Langit masih enggan berhenti membasahi jalanan. Padahal semalaman para katak tak kunjung berhenti bernyanyi dan menari berbahagia. Matahari pun segan bersinar benderang. Hujan menyisakan simpul pelangi di ufuk timur, menciptakan senyum pada tiap manusia yang berlalu lalang melihatnya pagi ini. Setidaknya, mereka sejenak merasa senang. Karena natal di musim penghujan tak lantas membuat manusia yang percaya akan kedamaian atas lahirnya sang juru selamat seketika menjadi pemelihara sendu.

Hujan kerap membuat jengah namun menenangkan. Jengah karena akan merepotkan banyak orang yang harus beraktivitas di luar ruangan, namun menenangkan karena rintik gerimis terdengar seperti denyut halus yang menghanyutkan seribu gusar. Setidaknya itu kata mereka.

Tidak pernah dan tidak akan pernah ada salju di kota ini, baik saat natal ataupun tidak. Santa Claus mungkin tidak akan pernah mampir untuk bersenandung dengan delusi di kepala manusia yang percaya kepadanya, atau mungkin orang-orang di kota ini sudah cukup merasa bersukur dan berbahagia menjadi bagian dari distopia. Tak akan ada 8 rusa kutub yang mengantar Santa Claus, bahkan tak ada satupun rumah disini yang memiliki cerobong asap kecuali gudang dan pabrik. Tidak akan ada anak-anak yang menaruh jerami pada sepatu mereka dan menaruhnya dibawah cerobong asap sembari berharap permen dan coklat di pagi harinya. Tidak disini. 
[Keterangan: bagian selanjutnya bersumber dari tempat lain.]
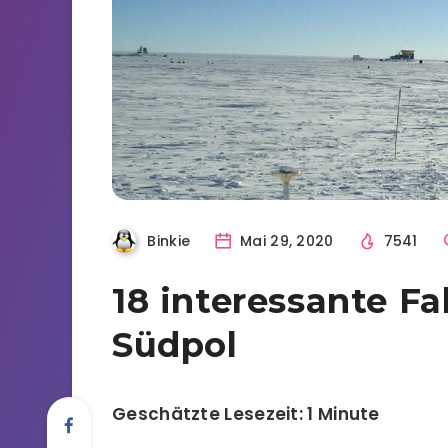
Binkie
Mai 29, 2020
7541
18 interessante F
Südpol
Geschätzte Lesezeit: 1 Minute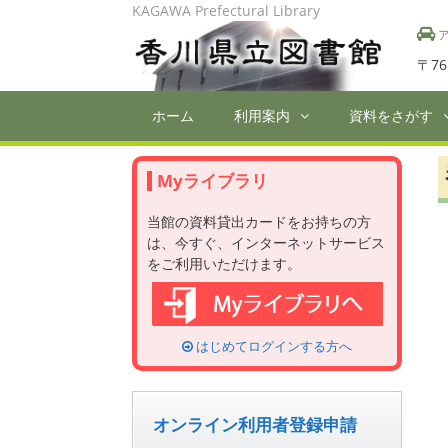
Skip
KAGAWA Prefectural Library
to
ア
content
〒76
ホーム
利用案内
資料をさがす
Myライブラリ
当館の資料貸出カードをお持ちの方
は、今すぐ、インターネットサービス
をご利用いただけます。
はじめてログインする方へ
オンライン利用者登録申請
Namun, seharusnya Santa Claus tidak melulu berbadan besar berjubah merah dan dipanggil Santa Claus. La Befana di Itali menyelinap dan membagikan hadiah melalui cerobong asap dan digambarkan sebagai seorang penyihir tua. Tomte di Skandinavia berbentuk manusia kerdil yang juga memberi hadiah pada anak-anak lewat cerobong asap. Kelompok Yule di Islandia terdiri dari 13 manusia kerdil yang memberi hadiah di dalam sepatu anak-anak yang berprilaku baik selama 13 malam menjelang natal dan hanya memberi kentang untuk anak-anak nakal.
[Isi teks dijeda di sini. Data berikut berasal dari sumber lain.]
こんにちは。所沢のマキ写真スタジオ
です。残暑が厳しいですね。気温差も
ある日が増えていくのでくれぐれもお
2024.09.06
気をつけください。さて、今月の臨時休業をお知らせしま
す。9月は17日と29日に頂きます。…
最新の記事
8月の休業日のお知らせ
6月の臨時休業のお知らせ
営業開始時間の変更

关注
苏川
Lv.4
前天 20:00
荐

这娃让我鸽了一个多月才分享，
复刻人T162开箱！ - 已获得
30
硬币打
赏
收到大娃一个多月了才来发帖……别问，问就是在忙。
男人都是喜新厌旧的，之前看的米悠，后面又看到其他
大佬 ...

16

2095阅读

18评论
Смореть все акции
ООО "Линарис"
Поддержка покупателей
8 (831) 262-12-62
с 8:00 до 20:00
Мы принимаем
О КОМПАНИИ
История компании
Lantas, siapa Santa Claus di kota ini?

Kota ini terlalu njelimet untuk sebuah diskusi delusi. Manusia disini sibuk mengurusi realita sehingga terkadang lupa untuk meminta. Bukan tentang mitos, namun tentang meyakini sebuah harapan. Kota ini seperti terbiasa untuk meniadakan harapan tetapi tidak pernah kenyang untuk meneriakan keluhan. Santa Claus dan sejuta ilusi tentang keyakinan serta ratusan juta manusia jumawa.


Dear Santa,

Mereka bilang memohon secara tertulis adalah konyol. Kenyataannya, memohon pada siapapun atau apapun yang diyakini dan dianggap empunya pewujud harapan bisa dilakukan dimana saja dengan cara apa saja dan melalui media apapun. Siapa yang berhak melarang cara manusia berkomunikasi selama itu tidak merugikan banyak pihak? Mereka memang selalu (merasa) lebih pintar, itu saja dan mereka sudah (merasa) berkecukupan.